Teaching Tuning the Transfer Student: Making History Education a Seamless Experience between Two-Year and Four-Year Academic Institutions

AHA Session 185
Saturday, January 9, 2016: 11:30 AM-1:30 PM
Crystal Ballroom C (Hilton Atlanta, First Floor)
Chair:
Mark J. Smith, Valencia College
Panel:
Joe Jackson Frazer Jr., Judson College
Wendy Gordon, Plattsburgh (State University of New York)
Daniel Murphree, University of Central Florida
Michele Rotunda, Union County College

Session Abstract

One of the central difficulties of ensuring a focused and coherent program of history education is that such programs are often divided between two-year and four-year institutions.  Students today take many of their first college-level history courses at community colleges before transferring to a four-year institution.   Often there is a disparity in history education across these different academic environments. This roundtable explores ways to make history education  a 'seamless' experience for transfer students. 

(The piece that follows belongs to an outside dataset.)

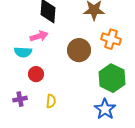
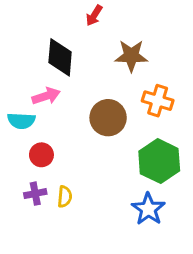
purple cross: (20, 99) -> (35, 194), moved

                Central to the discussion will be the History Discipline Core developed by the AHA Tuning Project.  These “key reference points” seem to offer a primary tool to ensure that students moving from one college to another will be able to remain on a single academic path and will learn a fairly coherent set of skills, methods, and principles.  The round table will address how we can incorporate (or have incorporated) the Tuning concepts and core across a student’s college career when that career bridges different academic settings.    

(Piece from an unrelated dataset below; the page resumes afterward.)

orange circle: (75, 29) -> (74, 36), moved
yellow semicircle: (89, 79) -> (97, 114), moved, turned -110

Among the questions we will address are: 

  • How does the experience of transfer students play out across the two types of institutions currently?
  • How can we establish  “explicit transfer paths” for students across academic environments.   
  • How can we discourage “course overlap and redundancy?”
  • How can we implement principles  and practices that are relevant across academic environments?
  • What does it mean to major in history at a community college versus a four-year college?
  • What does the Discipline Core offer for maintaining the continuum of education for transfer students?

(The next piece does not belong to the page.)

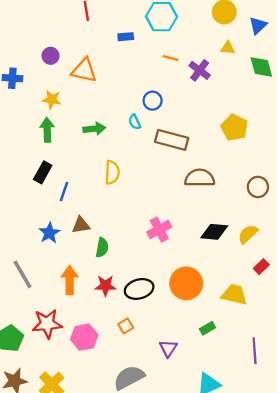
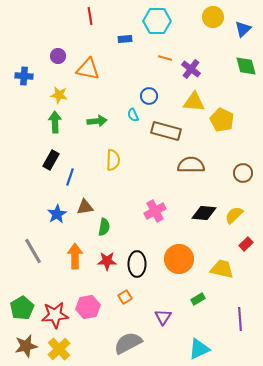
yellow triangle: (228, 48) -> (194, 102), moved, size x1.6
black ellipse: (139, 289) -> (137, 264), turned -75
red star: (47, 324) -> (55, 315), moved

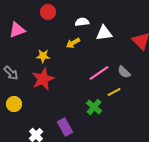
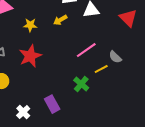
yellow star: (43, 56) -> (30, 25), moved
gray semicircle: (124, 72) -> (115, 57), moved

                 The roundtable brings together a diverse group of history educators who work in both two-year and four-year colleges, some have served in both.  Roundtable panelists from community colleges generally see transfer students at the beginning of their academic career, while those from four-year schools see transfer students at the end of their undergraduate education.  Some panel members teach within general education programs, while others are members of a formal history department.  Some work mainly with fellow historians, while others work with faculty from other disciplines or from administration.   Each will bring his or her own perspectives, prescriptions, and questions that pertain to the experiences of transfer students.